I think Liu is suggesting that getting our hands dirty with digital tools (both by using computational techniques and by studying computational culture) puts us in a position where our metacommentary could produce fresh insights about the forms and technologies of knowledge in the contemporary moment. I like this because it suggests that the main benefit of humanists using “big data,” for example, is not simply some well-mapped and -ordered fingertip command of all the data of culture. Rather, what we get is a more robust understanding of “big data” as an idea and as a cultural phenomenon, an understanding that comes from trying to square this new form of knowledge with humanistic strategies of thinking.1
For me, this insight happily supersedes the old “hack vs. yack” debate from the early days of DH. On the one hand, “hacking” makes scholars and students more active and insightful consumers of technology, which is one way of saying that it provides the kinds of digital literacy—the ability to create and manipulate content—that I believe ought to be an essential part of a twenty-first-century liberal arts education. Nevertheless, the know-how of “hacking” ought not to be confused with special expertise, since most DH work can be, and is, done with sub-bachelor’s-level computer science knowledge. (I’m pretty sure David Golumbia has been saying this for years.) Exposure to digital humanities gives humanities practitioners literacy, not expertise; our expertise has always been in our strategies for rethinking and reframing difficult but important questions. (Thinking in this way, the value of DH tools likewise comes primarily from the thoughtfulness with which they’re constructed, secondarily from the uses to which they’re put.) To put the point I get from Liu in one more way: the “theory” (or “yack”) DH needs is broader than a particular canon of interdisciplinary thinkers, and broader than calls for diversity, both of which are important and also deserve constant rethinking and renewal. Theory, as a historicist, self-reflexive, and interdisciplinary account of culture, stands to be enlarged and also renewed through our encounters with the forms, media, and techniques of contemporary information culture.

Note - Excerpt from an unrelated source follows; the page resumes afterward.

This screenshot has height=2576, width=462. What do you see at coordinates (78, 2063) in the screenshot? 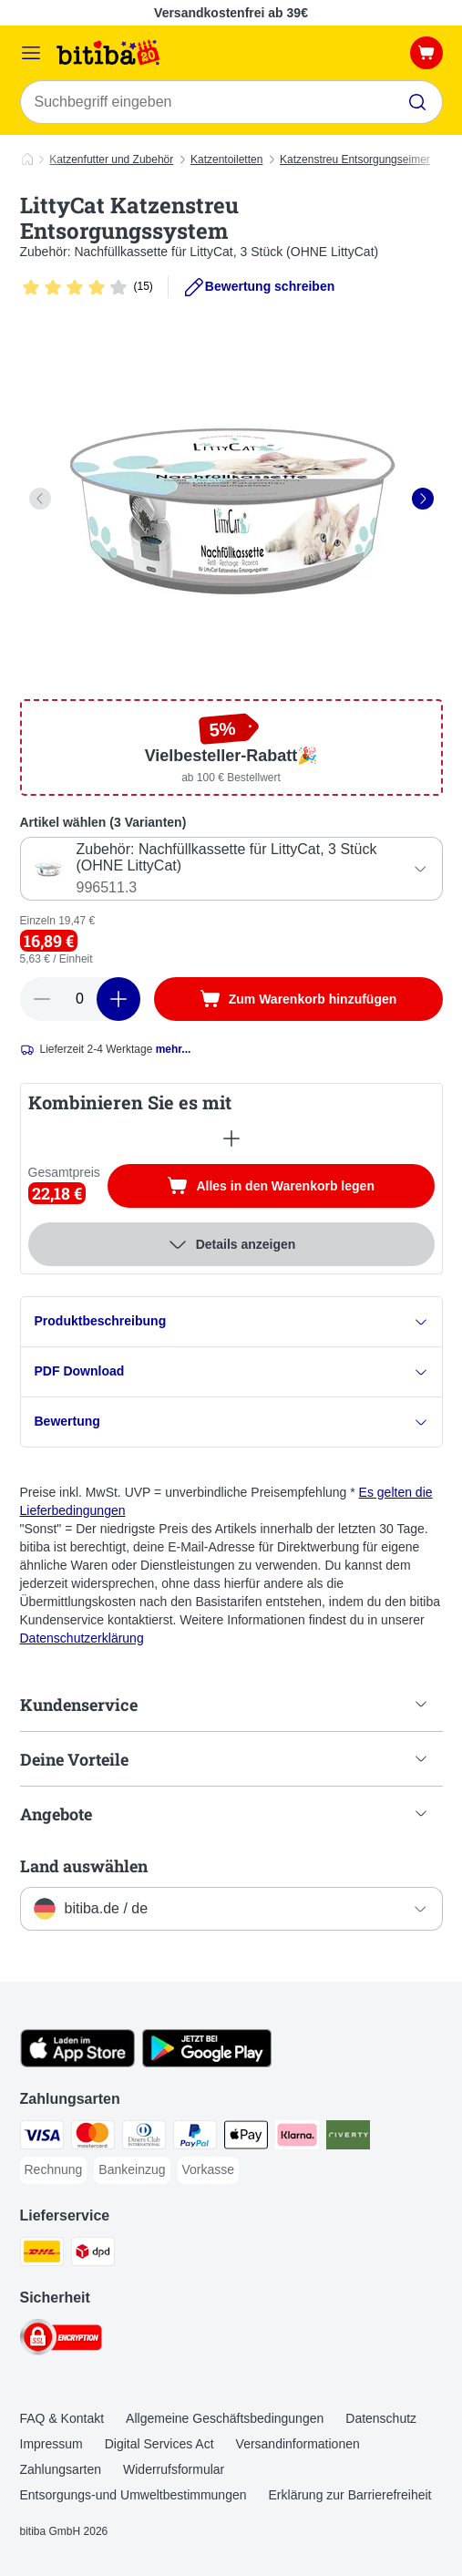
I see `[Visit zooplus app!]` at bounding box center [78, 2063].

The chance to think more about such opportunities has me excited to teach my next seminar in digital humanities.
1 A longer discussion here might talk about moving beyond a Foucauldian paradigm wherein the panopticon serves as an unfortunately limited model for contemporary forms of knowledge, and one that often serves to reinscribe a “two cultures” model of knowledge. This is where Liu’s call for a newly robust science and technology studies rings truest to me. (And although it suggests that I not say “paradigm,” Paul Grimstad’s essay “Against Research” is quite interesting in this regard.)